Grow 20% more grass without any extra artificial fertiliser – is it possible?

Irish drystock farmers are lagging behind their dairy counterparts when it comes to growing and utilising grass.

Teagasc estimates that the average Irish drystock farmer is utilising just 5.6t/ha of grass dry matter on an annual basis – 1.1t/ha lower than the average Irish dairy farmer.

Given this level of production, there is significant scope to increase the quantity of grass grown and utilised.

Furthermore, Teagasc work shows that every 1t/ha increase in grass utilisation results in a €105/ha jump in profit on drystock farms.

Tackling soil fertility

Along with grazing infrastructure and reseeding, improving soil fertility is central to growing additional grass.

Speaking at yesterday’s National Beef Conference, John Maher said: “Soil fertility has been in a rate of steady decline since the early 1990s. We are not in a very good place and it needs to be addressed urgently.”

Addressing a crowd of over 500 beef farmers, the Teagasc specialist said that 65% of Irish soils require lime; almost 66% of soils are deficient in phosphorous (P); and over 50% are lacking potassium (K).

He continued: “Lime is the first fundamental principal of fixing soil fertility. In many cases, just spreading lime will allow you to move from Index 1 to Index 2. The soil is full of P, but it can’t be released unless the lime is fixed.”

To address a soil pH issue, he said, the first port of call is to carry out a soil test. This will allow you to identify the lime, P and K requirements of your soil.

It [soil testing] does cost money, but €100-150 will do an awful lot of soil testing on your farm. By soil testing, and following a soil fertility regime, you will recover the cost from the first tonne of CAN you spread next spring.

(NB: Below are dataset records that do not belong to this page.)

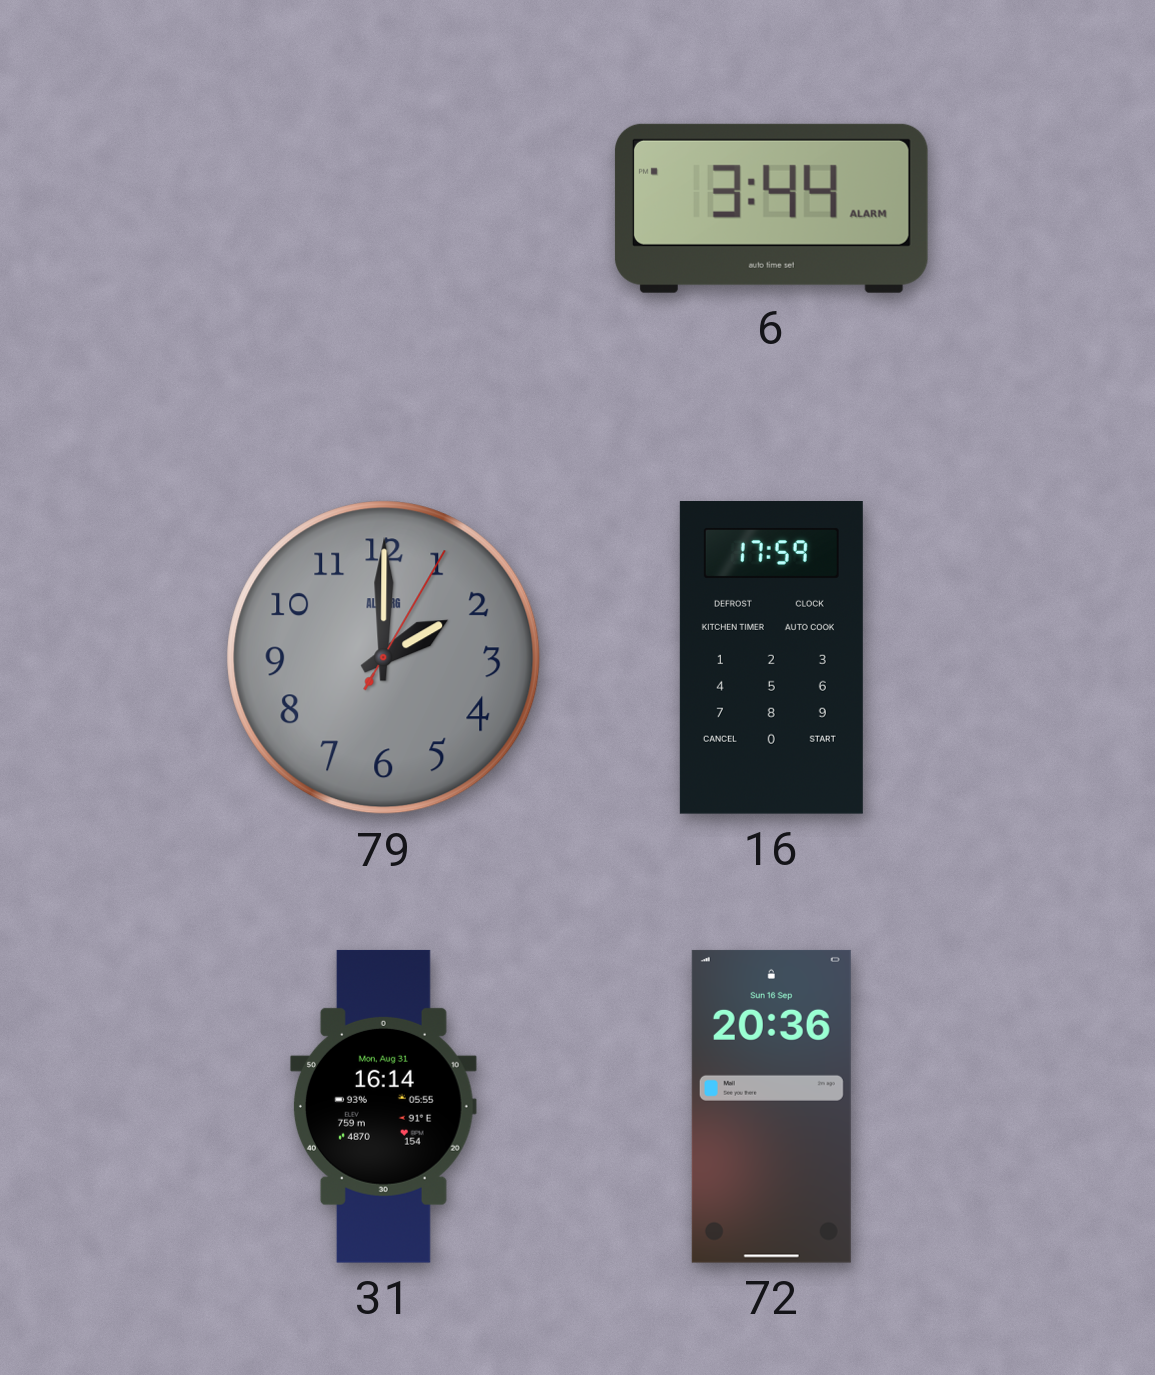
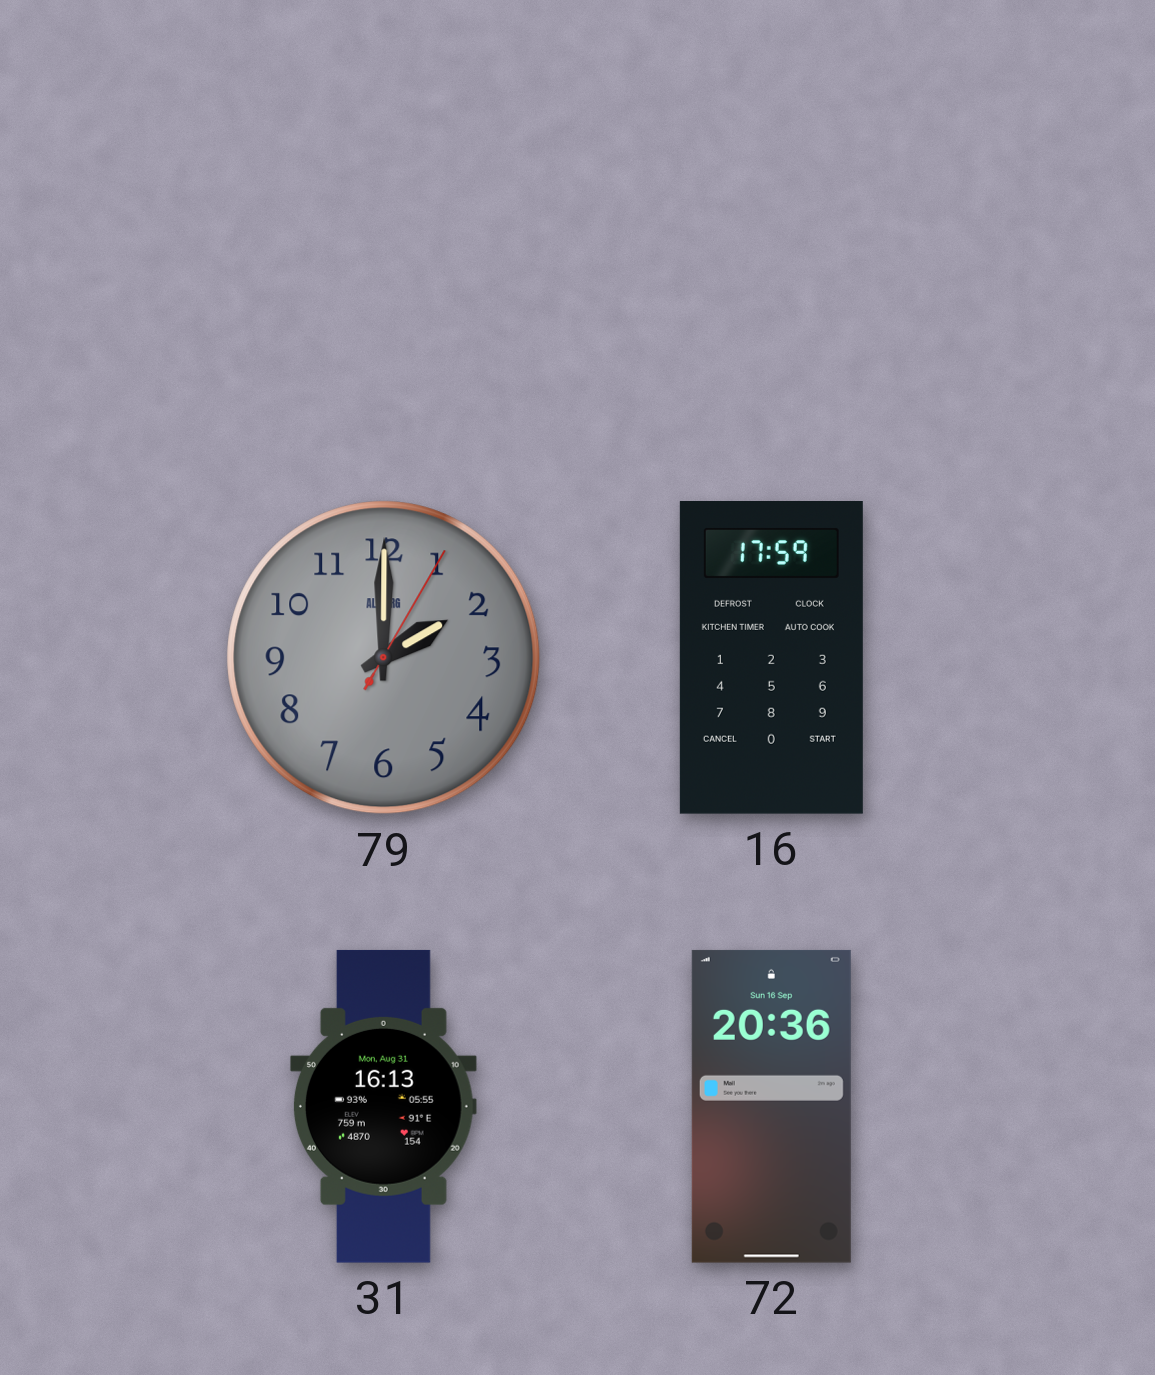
6: 3:44 -> none
31: 16:14 -> 16:13
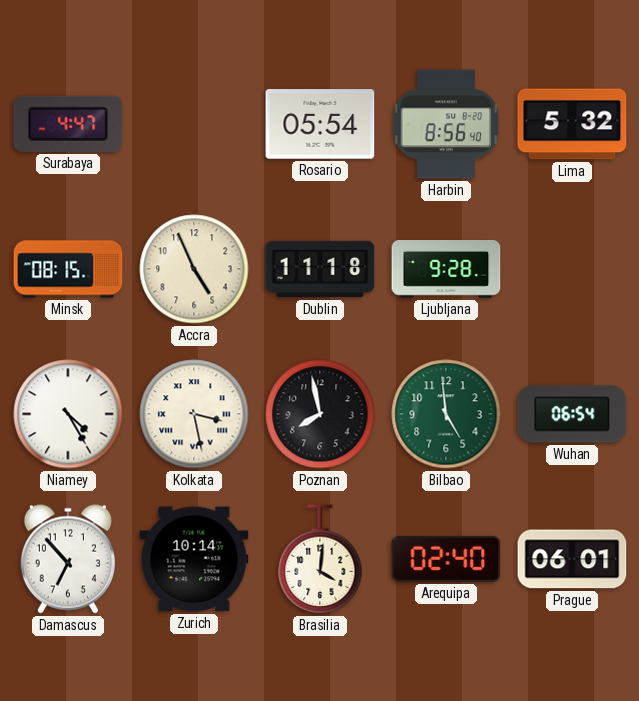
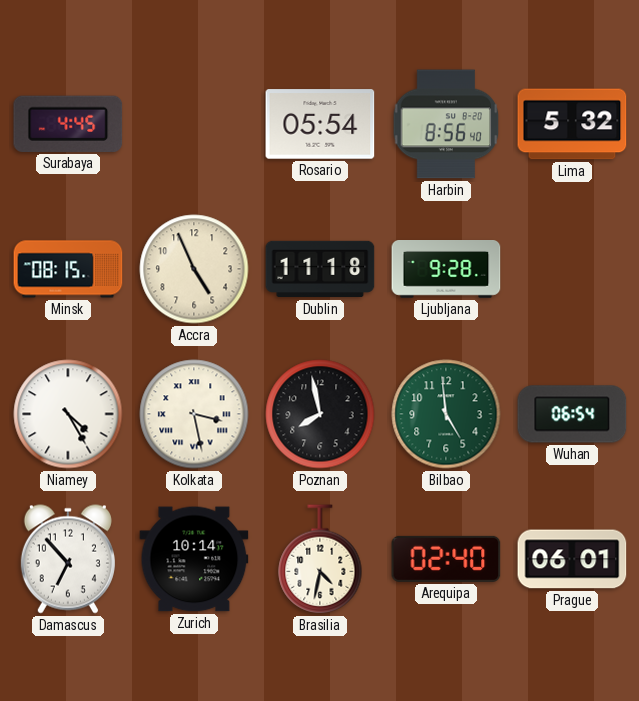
Surabaya: 4:47 -> 4:45
Brasilia: 4:01 -> 4:32
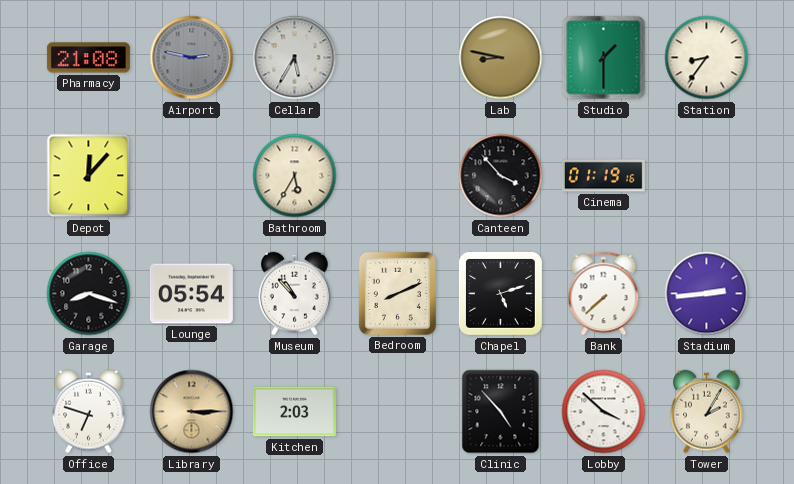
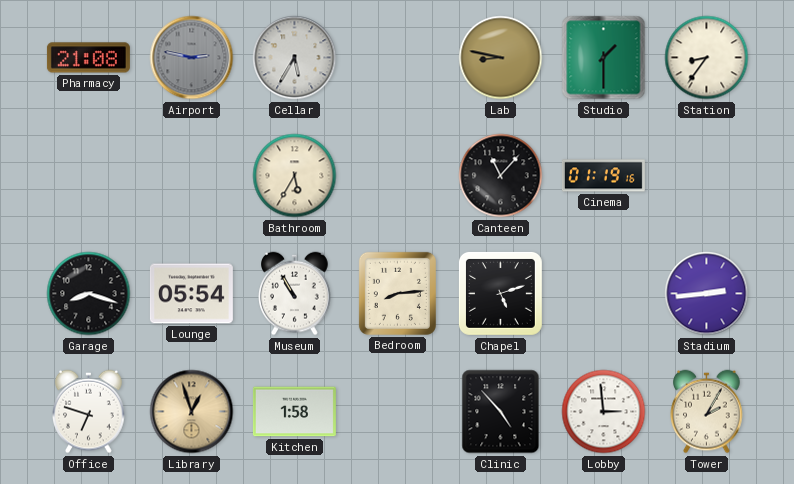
Depot: 12:07 -> none
Canteen: 3:53 -> 11:07
Museum: 10:53 -> 10:55
Bedroom: 8:11 -> 8:14
Bank: 7:38 -> none
Library: 3:15 -> 12:57
Kitchen: 2:03 -> 1:58
Lobby: 3:52 -> 2:59
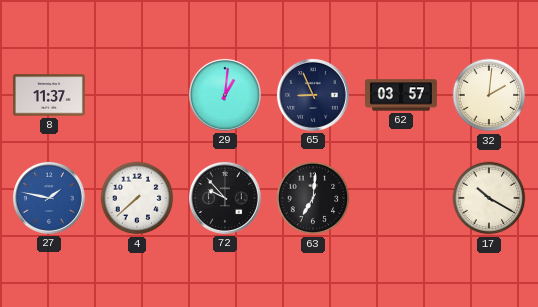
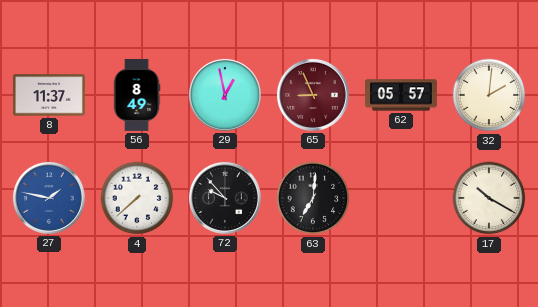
56: none -> 8:49
29: 1:01 -> 12:58
65 dial: navy -> burgundy
62: 03:57 -> 05:57
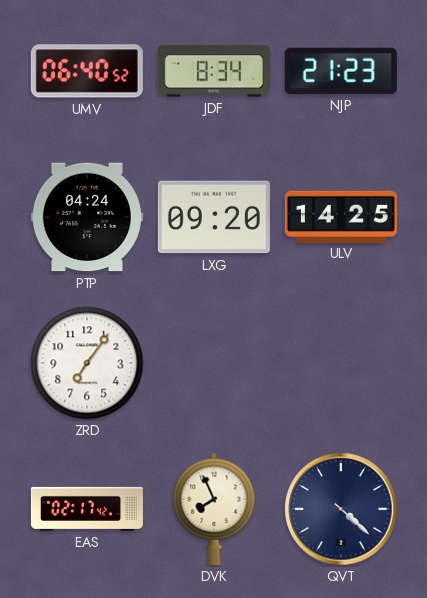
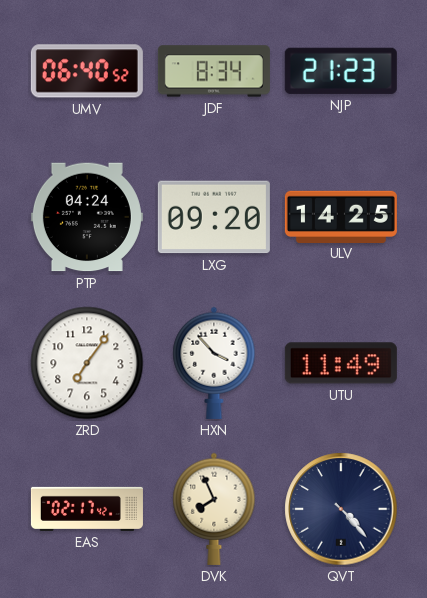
HXN: none -> 3:53
UTU: none -> 11:49
QVT: 4:22 -> 4:23
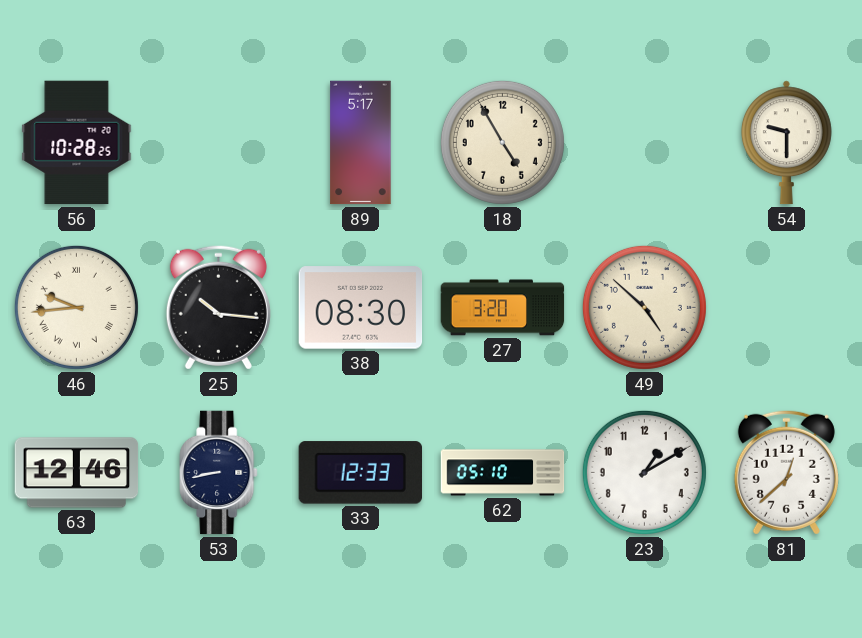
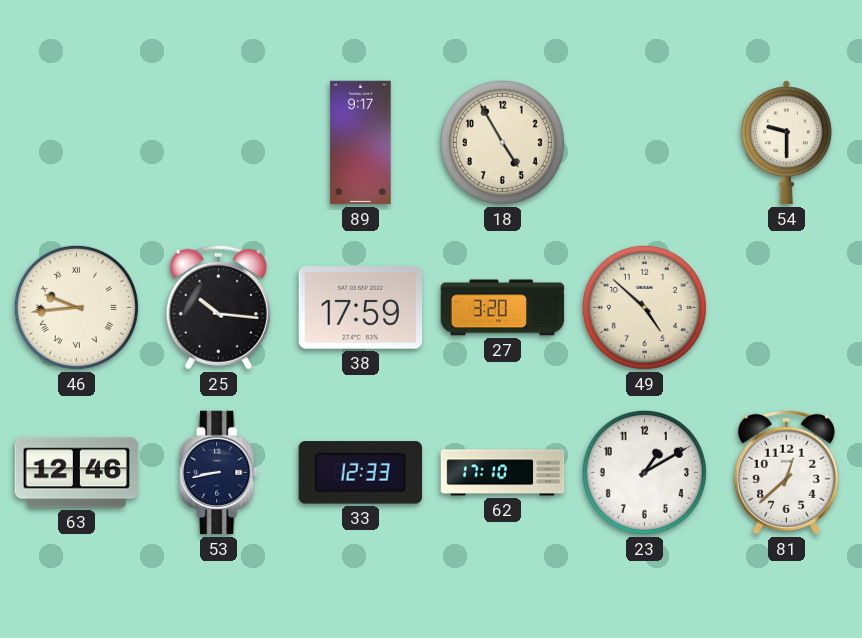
56: 10:28 -> none
89: 5:17 -> 9:17
38: 08:30 -> 17:59
62: 05:10 -> 17:10
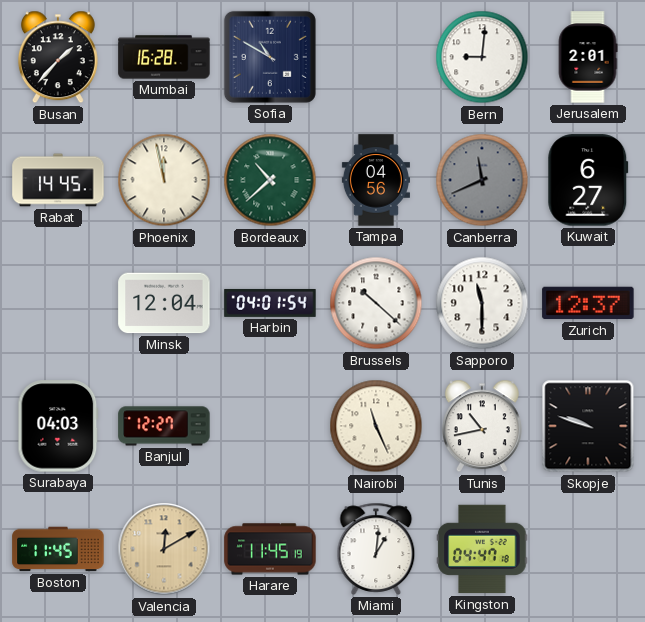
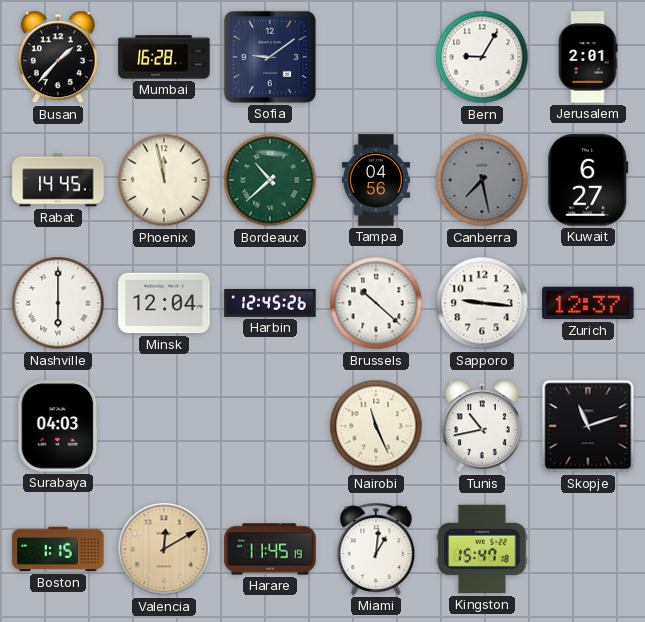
Sofia: 10:50 -> 9:09
Bern: 9:01 -> 9:05
Canberra: 11:41 -> 7:28
Nashville: none -> 6:00
Harbin: 04:01 -> 12:45
Sapporo: 11:30 -> 9:16
Banjul: 12:27 -> none
Skopje: 9:48 -> 11:12
Boston: 11:45 -> 1:15
Kingston: 04:47 -> 15:47
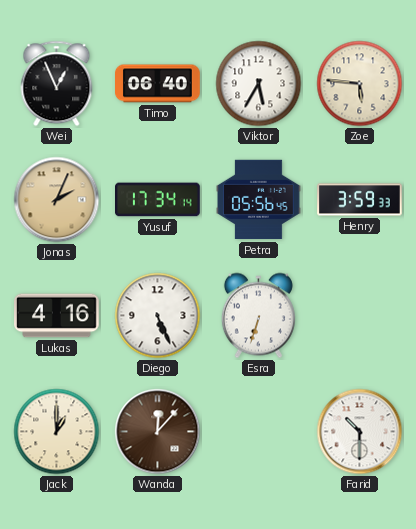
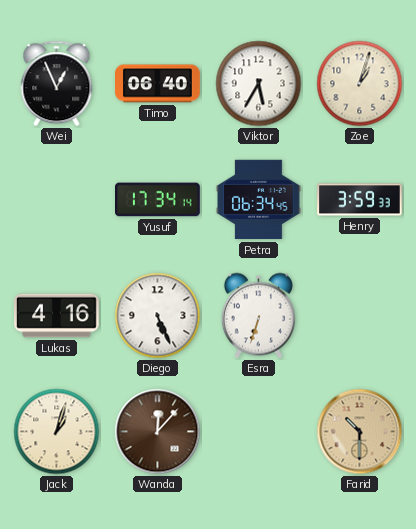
Zoe: 5:46 -> 1:03
Jonas: 2:04 -> none
Petra: 05:56 -> 06:34
Jack: 1:00 -> 1:03
Farid dial: white -> champagne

Maher expanded further on how this is possible. He explained: “If soils are hostile (pH 5.5), there’s in the order of seven-to-10 units of N lost to the atmosphere for each bag of CAN spread per acre.”

By raising the soil pH to optimal levels – pH of 6.3-6.5 – this N can be recovered and utilised by the grass plant. In a tonne of CAN, this represents a saving of 140-200 units of N.

We need to get the soil to a pH of 6.3-6.5 to avoid the soil becoming too acidic. If a soil has a pH of less then six, then it’s hostile and you don’t get as much bang for your buck with fertilisers.

“Ground limestone is the most cost-effective product and most grass-based farms should be using it to address soil fertility. There are other products there, but they’re not as cost effective or not as good as ground limestone.”

When a soil pH issue is addressed, Maher said: “More N and P is released from the soil. If we can fix that [soil pH] we can grow more grass before we apply a compound fertiliser.

“We can produce 1.5t/ha more grass by solving pH issues; for the average farm, that’s 20% extra.”